Refus de demandes d’asile pour les réfugiés religieux chinois en France : Le cas de l’Église de Dieu Tout-Puissant

Conference de presse à Paris le 9 mars 2018. Refus de demandes d’asile pour les réfugiés religieux chinois: Le cas de l’Église de Dieu Tout-Puissant (CAG)

Eric Roux
EIFRF
Paris, le 9 mars 2018
Conférence de presse

Les difficultés rencontrées par les membres de l’Eglise de Dieu Tout Puissant en France, en ce qui concerne leurs demandes d’asile, ne sont pas très différentes de celles qu’ils rencontrent d’en d’autres pays européens. Cependant, , je vais lister les raisons principales, qui à mon avis sont de mauvaises raisons soit dit en passant, pour lesquelles un pourcentage écrasant de demandes ont été rejetées en France. J’expliquerai aussi brièvement pourquoi, et comment la France peut améliorer sa vision des membres de l’Eglise de Dieu Tout Puissant, et sa connaissance de cette église, revoir ses décisions, et accorder l’asile à ces réfugiés authentiques.

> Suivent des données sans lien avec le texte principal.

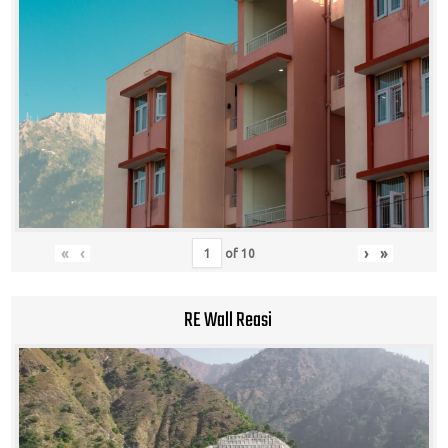
«
‹
›
»
of
10
RE Wall Reasi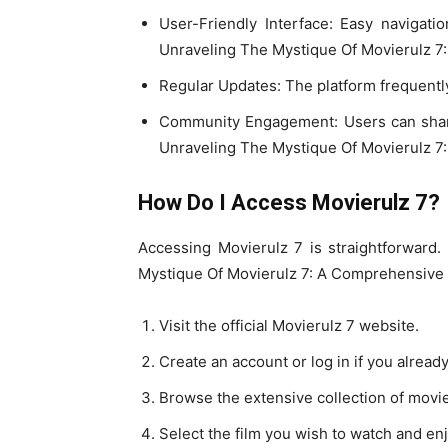
User-Friendly Interface: Easy navigati
Unraveling The Mystique Of Movierulz 7
Regular Updates: The platform frequently
Community Engagement: Users can shar
Unraveling The Mystique Of Movierulz 7
How Do I Access Movierulz 7?
Accessing Movierulz 7 is straightforward.
Mystique Of Movierulz 7: A Comprehensive
Visit the official Movierulz 7 website.
Create an account or log in if you alread
Browse the extensive collection of movi
Select the film you wish to watch and enj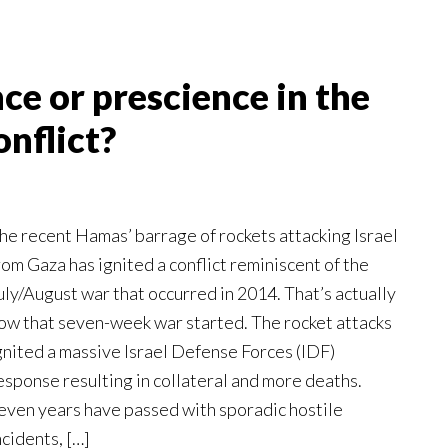
 or prescience in the
onflict?
he recent Hamas’ barrage of rockets attacking Israel
rom Gaza has ignited a conflict reminiscent of the
uly/August war that occurred in 2014. That’s actually
ow that seven-week war started. The rocket attacks
gnited a massive Israel Defense Forces (IDF)
esponse resulting in collateral and more deaths.
even years have passed with sporadic hostile
ncidents, […]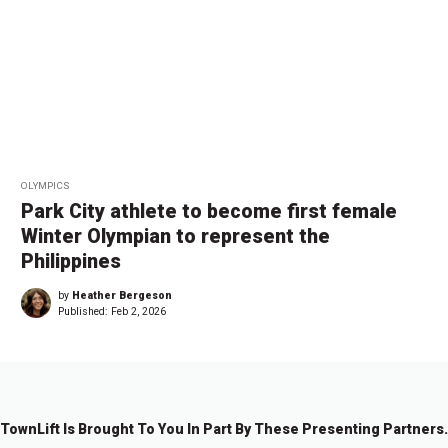
OLYMPICS
Park City athlete to become first female
Winter Olympian to represent the
Philippines
by
Heather Bergeson
Published:
Feb 2, 2026
TownLift Is Brought To You In Part By These Presenting Partners.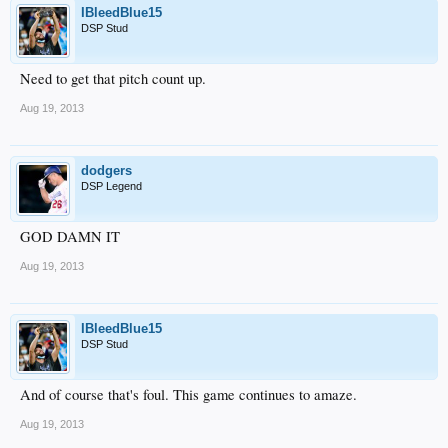
IBleedBlue15
DSP Stud
Need to get that pitch count up.
Aug 19, 2013
dodgers
DSP Legend
GOD DAMN IT
Aug 19, 2013
IBleedBlue15
DSP Stud
And of course that's foul. This game continues to amaze.
Aug 19, 2013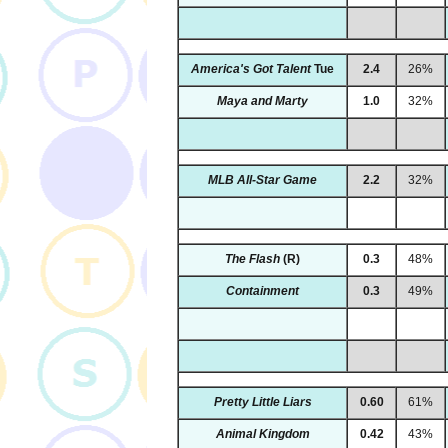
America's Got Talent
Tue
2.4
26%
Maya and Marty
1.0
32%
MLB All-Star Game
2.2
32%
The Flash
(R)
0.3
48%
Containment
0.3
49%
Pretty Little Liars
0.60
61%
Animal Kingdom
0.42
43%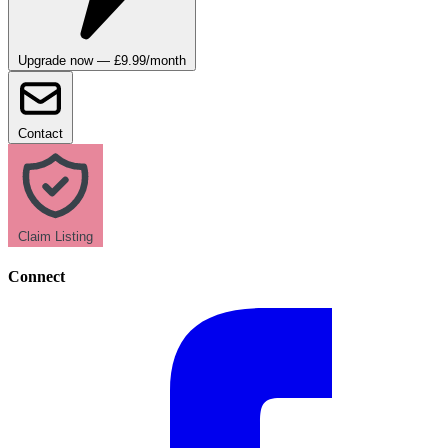
Upgrade now — £9.99/month
Contact
Claim Listing
Connect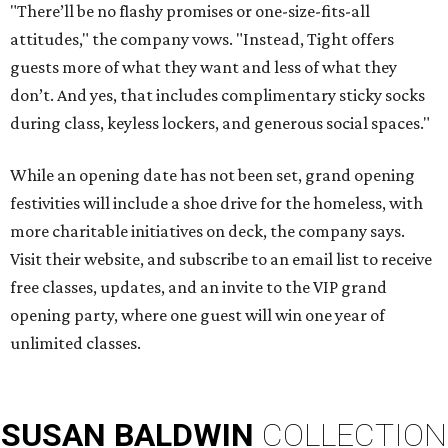
"There’ll be no flashy promises or one-size-fits-all
attitudes," the company vows. "Instead, Tight offers
guests more of what they want and less of what they
don’t. And yes, that includes complimentary sticky socks
during class, keyless lockers, and generous social spaces."
While an opening date has not been set, grand opening
festivities will include a shoe drive for the homeless, with
more charitable initiatives on deck, the company says.
Visit their website, and subscribe to an email list to receive
free classes, updates, and an invite to the VIP grand
opening party, where one guest will win one year of
unlimited classes.
SUSAN
BALDWIN
COLLECTION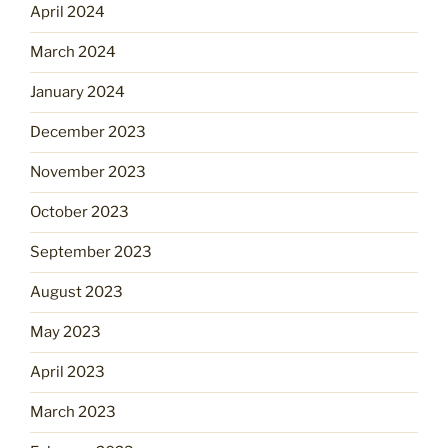
April 2024
March 2024
January 2024
December 2023
November 2023
October 2023
September 2023
August 2023
May 2023
April 2023
March 2023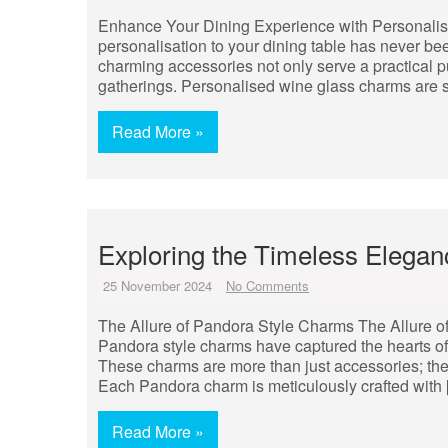
Enhance Your Dining Experience with Personali
personalisation to your dining table has never b
charming accessories not only serve a practical pu
gatherings. Personalised wine glass charms are 
Read More »
Exploring the Timeless Elega
25 November 2024
No Comments
The Allure of Pandora Style Charms The Allure o
Pandora style charms have captured the hearts of
These charms are more than just accessories; the
Each Pandora charm is meticulously crafted with
Read More »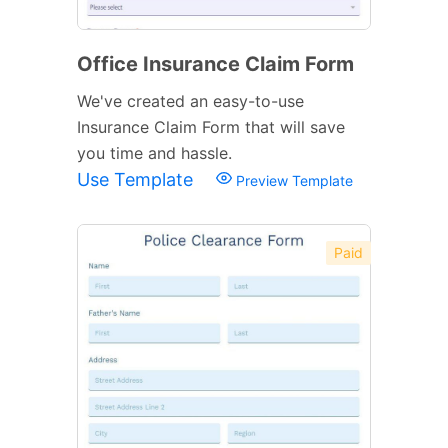
Office Insurance Claim Form
We've created an easy-to-use
Insurance Claim Form that will save
you time and hassle.
Use Template
Preview Template
Paid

Tout d’abord, en ce qui concerne les chiffres, il y a eu à ce jour 442 demandes d’asile en France par des membres de l’Eglise de Dieu Tout Puissant. 6 demandes ont été acceptées. 335 demandes ont été rejetées (ceci inclut 174 demandes qui n’ont pas eu l’opportunité de se faire entendre devant la Cour d’Appel, cette dernière ayant refusé de les entendre). Et 156 personnes ont déjà reçu un ordre de quitter le territoire. Il y a 101 cas qui ne sont pas encore examinés.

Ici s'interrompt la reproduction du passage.